### Data records

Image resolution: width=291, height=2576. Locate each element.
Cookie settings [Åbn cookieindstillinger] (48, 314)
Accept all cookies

==

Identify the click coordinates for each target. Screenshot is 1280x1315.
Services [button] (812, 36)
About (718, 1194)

### About this task
Pick out, from the lines above, every one that contains the string "each".

### Response box
Image resolution: width=291, height=2576. Locate each element.
Identify the click coordinates for each target. Screenshot is 1280x1315.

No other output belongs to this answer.